Reproducible Research & DIR Workflow

Orientation Module: Essential Readings

Author

LASER Institute

Published

July 14, 2024

Overview

The primary goal of our essential readings in the LASER Orientation module is to introduce learners to foundational concepts and practical tools necessary for conducting reproducible research. Learners will explore the importance of reproducibility in scientific inquiry, understand the benefits it offers to individual researchers and the broader scientific community, and learn about the essential tools and workflows that facilitate reproducible research. The discussion questions aim to deepen students’ comprehension of these topics, encourage critical thinking about the practices and principles of reproducible research, and provide practical insights into implementing these methods in their own research projects.

Readings

Read chapters 1 and 2 of Reproducible Research with R and RStudio by Gandrud (2021), which lay the groundwork for understanding and implementing reproducible research:

Reproducible Research with R and RStudio (Gandrud 2021)

  • Chapter 1: Introducing Reproducible Research. Chapter 1 introduces the concept of reproducible research, emphasizing its importance for scientific integrity and personal research efficiency, and outlines the main tools and practices essential for achieving reproducibility in computational and quantitative empirical sciences.

  • Chapter 2: Getting Started with Reproducible Research. Chapter 2 provides a detailed workflow for conducting reproducible research, offering practical tips for documenting and organizing research projects to ensure all steps are transparent and easily replicable by others.

Learning Analytics Goes to School (Krumm, Means, and Bienkowski 2018)

  • Chapter 2: Data Use in Educational Data-Intensive Research (pp. 28 - 33). The Data-Intensive Research Workflow introduced in this chapter provides a high-level overview of preparing, wrangling, exploring, modeling, and communicating data for effective and reproducible research.

Reflection

To help guide your reflection on the readings, a set of guiding questions are provided below. After you have had a chance to work through one or more of the readings, we encourage you to contribute to our learning community by creating a new post to our laser-orientation channel on Slack. Your post might contain a response to one or more of the guiding questions, questions you still have about the topics addressed, or insights gained into your own research.

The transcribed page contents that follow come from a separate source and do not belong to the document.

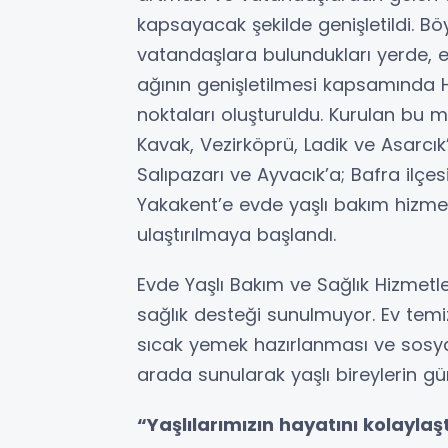
kapsayacak şekilde genişletildi. Bö
vatandaşlara bulundukları yerde, en 
ağının genişletilmesi kapsamında
noktaları oluşturuldu. Kurulan bu m
Kavak, Vezirköprü, Ladik ve Asarc
Salıpazarı ve Ayvacık’a; Bafra ilçe
Yakakent’e evde yaşlı bakım hizmetl
ulaştırılmaya başlandı.
Evde Yaşlı Bakım ve Sağlık Hizmetl
sağlık desteği sunulmuyor. Ev temizl
sıcak yemek hazırlanması ve sosyal
arada sunularak yaşlı bireylerin gün
“Yaşlılarımızın hayatını kolayla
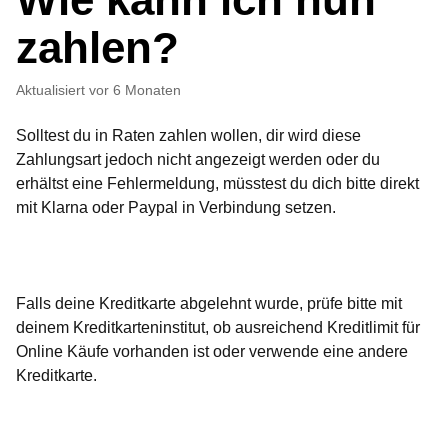
zahlen?
Aktualisiert
vor 6 Monaten
Solltest du in Raten zahlen wollen, dir wird diese
Zahlungsart jedoch nicht angezeigt werden oder du
erhältst eine Fehlermeldung, müsstest du dich bitte direkt
mit Klarna oder Paypal in Verbindung setzen.
Falls deine Kreditkarte abgelehnt wurde, prüfe bitte mit
deinem Kreditkarteninstitut, ob ausreichend Kreditlimit für
Online Käufe vorhanden ist oder verwende eine andere
Kreditkarte.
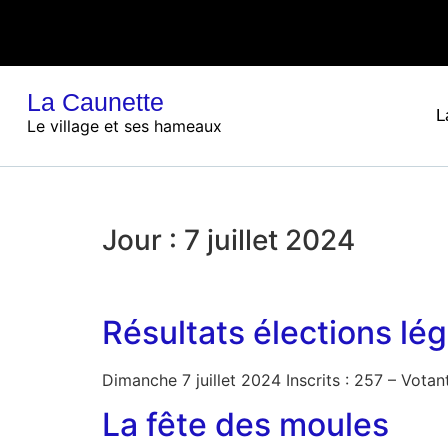
La Caunette
L
Le village et ses hameaux
Jour :
7 juillet 2024
Résultats élections lé
Dimanche 7 juillet 2024 Inscrits : 257 – Votan
La fête des moules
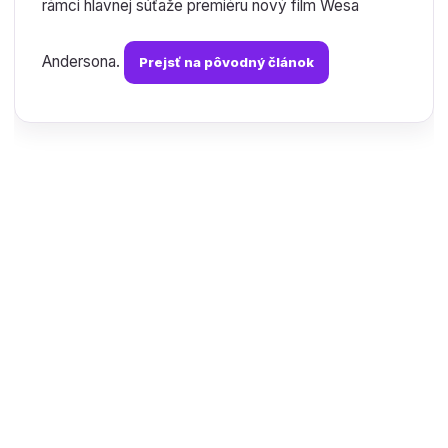
rámci hlavnej súťaže premiéru nový film Wesa
Andersona.
Prejsť na pôvodný článok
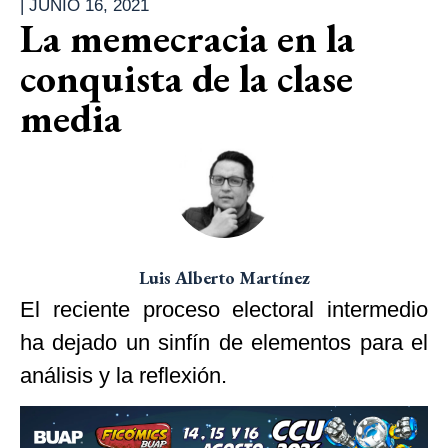
|
JUNIO 16, 2021
La memecracia en la
conquista de la clase
media
Luis Alberto Martínez
El reciente proceso electoral intermedio
ha dejado un sinfín de elementos para el
análisis y la reflexión.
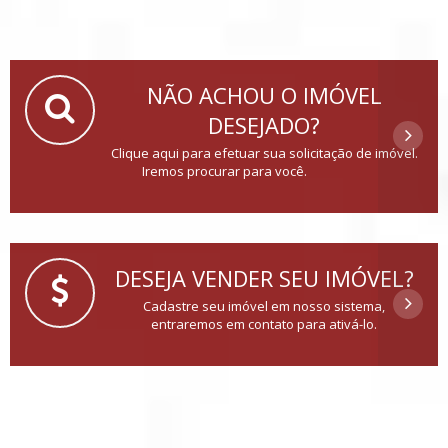
NÃO ACHOU O IMÓVEL
DESEJADO?
Clique aqui para efetuar sua solicitação de imóvel.
Iremos procurar para você.
DESEJA VENDER SEU IMÓVEL?
Cadastre seu imóvel em nosso sistema,
entraremos em contato para ativá-lo.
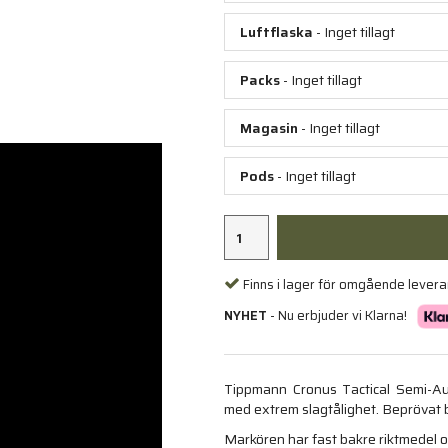
Luftflaska
- Inget tillagt
Packs
- Inget tillagt
Magasin
- Inget tillagt
Pods
- Inget tillagt
Finns i lager för omgående lever
NYHET
- Nu erbjuder vi Klarna!
Tippmann Cronus Tactical Semi-Au
med extrem slagtålighet. Beprövat b
Markören har fast bakre riktmedel oc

Reproducible Research with R and RStudio

Chapter 1: Introducing Reproducible Research

  1. What is Reproducible Research?

    • How does the author define reproducible research in the context of computational and quantitative empirical sciences?
    • What are the key differences between replicable and reproducible research as outlined in the book?
  2. Why Should Research Be Reproducible?

    • What are the primary reasons reproducible research is crucial for scientific inquiry?
    • How can reproducible research enhance your own work and productivity?
  3. Benefits for the Scientific Community and Researchers:

    • How does reproducible research contribute to the cumulative growth of scientific knowledge?
    • In what ways does making your research reproducible lead to better work habits and more effective teamwork?
  4. Tools of Reproducible Research:

    • What are the main tools of reproducible research introduced in this chapter?
    • Discuss the benefits of using R, knitr, and RStudio for conducting reproducible research.

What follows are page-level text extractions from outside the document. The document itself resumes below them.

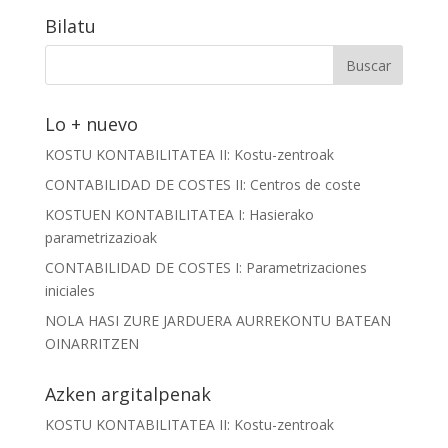
Bilatu
Lo + nuevo
KOSTU KONTABILITATEA II: Kostu-zentroak
CONTABILIDAD DE COSTES II: Centros de coste
KOSTUEN KONTABILITATEA I: Hasierako
parametrizazioak
CONTABILIDAD DE COSTES I: Parametrizaciones
iniciales
NOLA HASI ZURE JARDUERA AURREKONTU BATEAN
OINARRITZEN
Azken argitalpenak
KOSTU KONTABILITATEA II: Kostu-zentroak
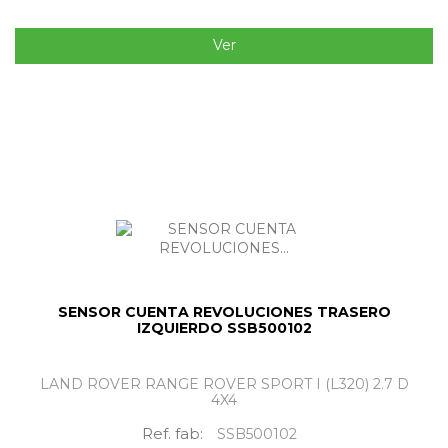
Ver
SENSOR CUENTA REVOLUCIONES TRASERO
IZQUIERDO SSB500102
LAND ROVER RANGE ROVER SPORT I (L320) 2.7 D
4X4
Ref. fab:
SSB500102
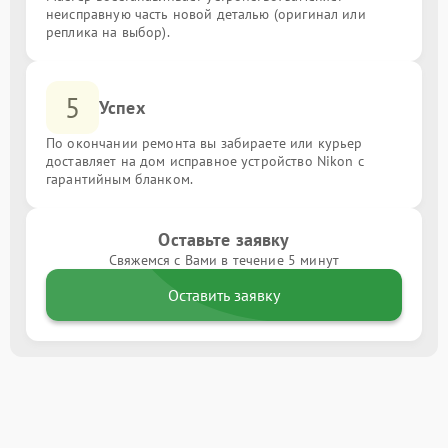
неисправную часть новой деталью (оригинал или
реплика на выбор).
5
Успех
По окончании ремонта вы забираете или курьер
доставляет на дом исправное устройство Nikon с
гарантийным бланком.
Оставьте заявку
Свяжемся с Вами в течение 5 минут
Оставить заявку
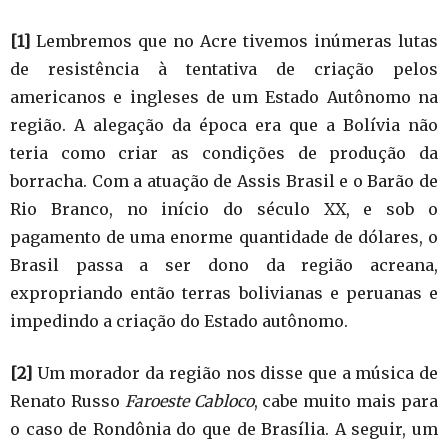
[1]
Lembremos que no Acre tivemos inúmeras lutas
de resistência à tentativa de criação pelos
americanos e ingleses de um Estado Autônomo na
região. A alegação da época era que a Bolívia não
teria como criar as condições de produção da
borracha. Com a atuação de Assis Brasil e o Barão de
Rio Branco, no início do século XX, e sob o
pagamento de uma enorme quantidade de dólares, o
Brasil passa a ser dono da região acreana,
expropriando então terras bolivianas e peruanas e
impedindo a criação do Estado autônomo.
[2]
Um morador da região nos disse que a música de
Renato Russo
Faroeste Cabloco
, cabe muito mais para
o caso de Rondônia do que de Brasília. A seguir, um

Chapter 2: Getting Started with Reproducible Research

  1. Workflow for Reproducible Research:

    • What some core elements of the workflow for reproducible research proposed by Gandrud?
    • What are some of the key principles and practices for ensuring research is reproducible?
  2. Practical Tips for Reproducible Research:

    • What does the author mean by “Document everything” and why is it important?
    • How can organizing your files and ensuring they are human-readable contribute to reproducibility?
  3. File Management:

    • Explain the significance of having a plan to organize, store, and make your files available.
    • Discuss some best practices for file naming conventions and directory structures to facilitate reproducibility.
  4. Implementing Reproducibility:

    • How does Gandrud suggest you explicitly tie your files together in a research project?
    • What role do tools like GNU Make play in managing reproducible research projects?

Learning Analytics Goes to School (pp. 28 - 33)

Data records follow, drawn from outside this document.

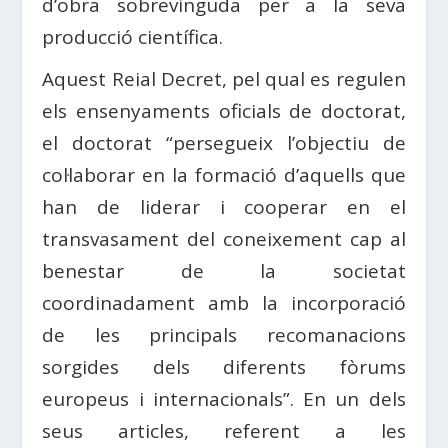
d’obra sobrevinguda per a la seva
producció científica.
Aquest Reial Decret, pel qual es regulen
els ensenyaments oficials de doctorat,
el doctorat “persegueix l’objectiu de
col·laborar en la formació d’aquells que
han de liderar i cooperar en el
transvasament del coneixement cap al
benestar de la societat
coordinadament amb la incorporació
de les principals recomanacions
sorgides dels diferents fòrums
europeus i internacionals”. En un dels
seus articles, referent a les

  1. What are the five stages of the data-intensive research workflow, and what is the primary goal of each stage?

  2. Why is the “prepare” phase crucial in the data-intensive research workflow, and what key activities are involved in this phase?

  3. What are some common challenges faced during the “wrangle” phase, and how can they be effectively addressed?

  4. How does the “explore” phase contribute to the overall research process, and what techniques are commonly used during this phase?

  5. What is the significance of the “model” phase in the workflow, and what are some best practices for building and evaluating models?

  6. Why is the “communicate” phase essential, and what strategies can be used to present research findings to different audiences effectively?

  7. How do the stages of the workflow integrate with one another, and why is iteration an important aspect of the data-intensive research process?

  8. Can you think of a real-world example where this workflow could be applied to solve an educational problem? Describe the steps you would take in each phase.

References

Gandrud, Christopher. 2021. Reproducible Research with r and r Studio (3rd Edition). CRC Press. http://github.com/christophergandrud/Rep-Res-Book.
Krumm, Andrew, Barbara Means, and Marie Bienkowski. 2018. Learning Analytics Goes to School. Routledge. https://doi.org/10.4324/9781315650722.